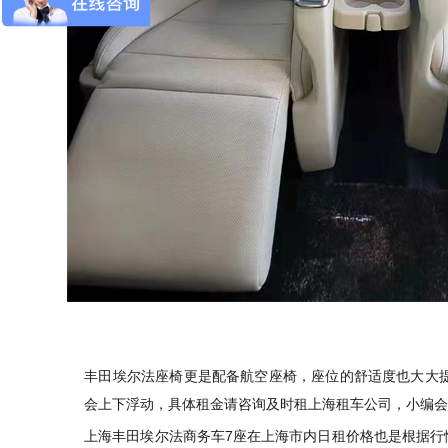
丰田埃尔法座椅更是配备航空座椅，座位的舒适度也大大提
会上下浮动，具体租金请咨询及时租上海租车公司，小编
上海丰田埃尔法商务车7座
在上海市内日租价格也是根据行情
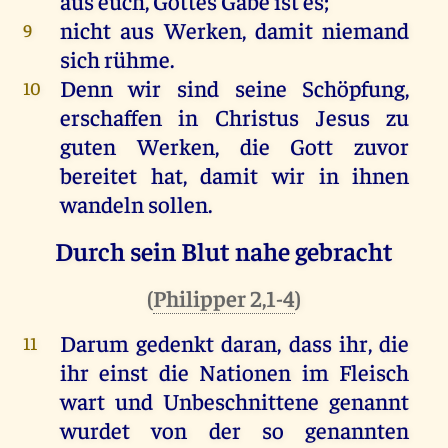
aus
euch
,
Gottes
Gabe
ist
es
;
nicht
aus
Werken
,
damit
niemand
9
sich
rühme
.
Denn
wir
sind
seine
Schöpfung
,
10
erschaffen
in
Christus
Jesus
zu
guten
Werken
,
die
Gott
zuvor
bereitet
hat
,
damit
wir
in
ihnen
wandeln
sollen
.
Durch sein Blut nahe gebracht
(
Philipper 2,1-4
)
Darum
gedenkt
daran
, dass
ihr
,
die
11
ihr
einst
die
Nationen
im
Fleisch
wart
und
Unbeschnittene
genannt
wurdet
von
der
so
genannten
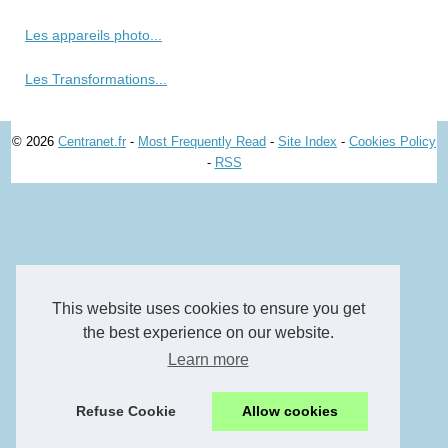
Les appareils photo...
Les Transformations...
© 2026
Centranet.fr
-
Most Frequently Read
-
Site Index
-
Cookies Policy
-
RSS
This website uses cookies to ensure you get
the best experience on our website.
Learn more
Refuse Cookie
Allow cookies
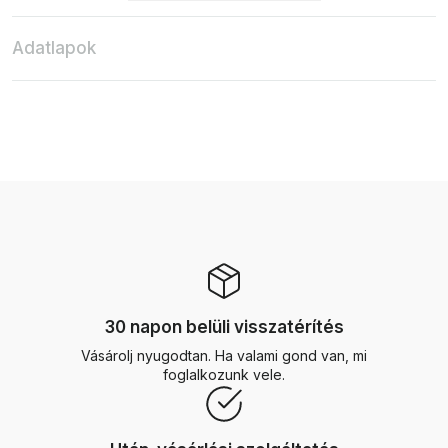
Adatlapok
30 napon belüli visszatérítés
Vásárolj nyugodtan. Ha valami gond van, mi
foglalkozunk vele.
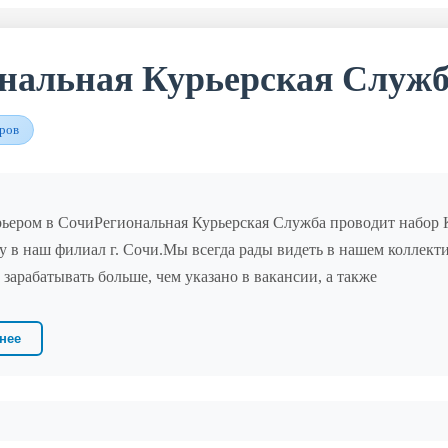
нальная Курьерская Служ
аров
рьером в СочиРегиональная Курьерская Служба проводит набор К
у в наш филиал г. Сочи.Мы всегда рады видеть в нашем коллек
 зарабатывать больше, чем указано в вакансии, а также
нее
——
▸ **Problem to solve**: Reproduce the entire listing exactly, but omit any pictures.

▸ **Response**:
丰田埃尔法座椅更是配备航空座椅，座位的舒适度也大大提
会上下浮动，具体租金请咨询及时租上海租车公司，小编
上海丰田埃尔法商务车7座
在上海市内日租价格也是根据行情
aus
euch
,
Gottes
Gabe
ist
es
;
nicht
aus
Werken
,
damit
niemand
9
sich
rühme
.
Denn
wir
sind
seine
Schöpfung
,
10
erschaffen
in
Christus
Jesus
zu
guten
Werken
,
die
Gott
zuvor
bereitet
hat
,
damit
wir
in
ihnen
wandeln
sollen
.
Durch sein Blut nahe gebracht
(
Philipper 2,1-4
)
Darum
gedenkt
daran
, dass
ihr
,
die
11
ihr
einst
die
Nationen
im
Fleisch
wart
und
Unbeschnittene
genannt
wurdet
von
der
so
genannten
Les appareils photo...
Les Transformations...
© 2026
Centranet.fr
-
Most Frequently Read
-
Site Index
-
Cookies Policy
-
RSS
This website uses cookies to ensure you get
the best experience on our website.
Learn more
Refuse Cookie
Allow cookies
Adatlapok
30 napon belüli visszatérítés
Vásárolj nyugodtan. Ha valami gond van, mi
foglalkozunk vele.
нальная Курьерская Служ
аров
рьером в СочиРегиональная Курьерская Служба проводит набор К
у в наш филиал г. Сочи.Мы всегда рады видеть в нашем коллек
 зарабатывать больше, чем указано в вакансии, а также
нее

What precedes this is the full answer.